New federal law in the works that would limit police spying on journalists
A bill tabled by Senator Claude Carignan could become law by the end of the summer
Federal legislation that could become law by the end of the summer will make it more difficult for police to place journalists under surveillance.
The bill, drafted by Conservative Senator Claude Carignan, would effectively bring an end to police using the tactic to identify confidential sources of information that is embarrassing to politicians and other public officials.
"It is probably the biggest step for the free press since the adoption of the Charter of Rights in 1982," Carignan told CBC News.
A public inquiry into the surveillance of journalists by Quebec police is currently underway in Montreal. It heard testimony earlier this month that police tracked the cellphone data of a journalist from La Presse after Montreal Mayor Denis Coderre became upset that someone leaked one of his old traffic tickets.
The mayor denied ordering an investigation into the leak.
Montreal police, nevertheless, responded by launching an internal affairs probe the following day, during which La Presse journalist Patrick Lagacé came under surveillance.
Carignan's bill would ensure police could only spy on journalists if there was an overriding public interest in identifying their sources, and if they had no other means of discovering that information.
The Quebec senator is following the proceedings of the inquiry, which is examining at least 10 instances when police in the province spied on journalists in recent years.
He said, based on the evidence he's heard so far, none of those case would meet the new standard set out in his bill — "I can't imagine ... that a judge would authorize a warrant with the same facts."
Bill gains government support
It is unusual for a private member's bill, let alone one that begins life in the Senate, as Carignan's did, to become law.
Carignan tabled the bill in November after it became apparent that the surveillance of journalists was more widespread than initially thought.
On Friday, as the bill underwent its second reading in the House, the governing Liberals announced they would support it, provided a number of amendments were made.
The amendments are largely technical, and have Carignan's support. Marco Mendicino, parliamentary secretary to the justice minister, said the government was alarmed at the frequency with which Quebec police resort to the tactic.
"It is clear that such conduct is profoundly troubling, as it has a potential chilling effect on the willingness of whistleblowers to come forward with their stories," Mendicino told the House.
The bill will now be studied by the Commons public safety committee.
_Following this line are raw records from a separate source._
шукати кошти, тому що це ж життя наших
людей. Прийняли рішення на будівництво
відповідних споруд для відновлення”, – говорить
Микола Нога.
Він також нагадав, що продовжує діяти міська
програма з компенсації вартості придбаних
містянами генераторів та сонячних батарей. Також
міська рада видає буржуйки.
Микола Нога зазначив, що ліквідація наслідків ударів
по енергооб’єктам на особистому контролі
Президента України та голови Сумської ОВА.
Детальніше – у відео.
Given that it enjoys cross-party support (the NDP is also onboard), it could receive assent before the House rises for the summer. If not, it's passage will be delayed until the fall.
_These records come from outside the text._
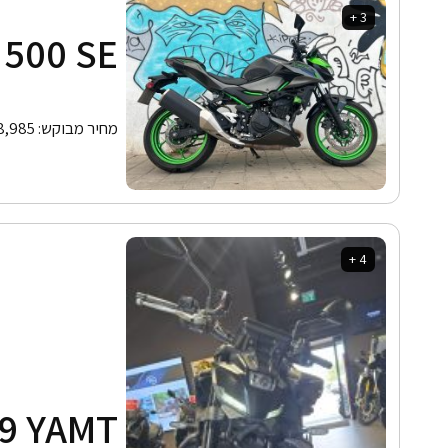
3 +
 500 SE
מחיר מבוקש:
8,985
4 +
9 YAMT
Either way, it appears inevitable at this stage that the bill will become law, which would dramatically alter relations between media, law enforcement and elected officials.
"I hope that it will be enforced as soon as possible," Carignan said.
Leaks part of public life
Along with raising the bar for securing court approval for wiretapping journalists, the bill would force police to seek warrants from higher-court justices, as opposed to justices of the peace, as is the case currently in Quebec.
Moreover, any information gathered from an authorized surveillance operation would automatically be sealed. Media organizations would then be given a chance to plead before a judge to keep the information out of police hands.
The Liberal amendments seek to have these protections suspended in the event a journalist is themselves suspected of wrongdoing.
Similar legislation exists in several other Western democracies. Carignan said his bill would allow Canada to catch up in terms of press freedom.
As the former mayor of Saint-Eustache, a suburb of Montreal, Carignan has himself been the subject of leaks, and knows they can be politically damaging.
"But that's part of public life," he said. "At the end of the day, it's up to Canadians to decide whether the information is something that will influence their choice in the next election."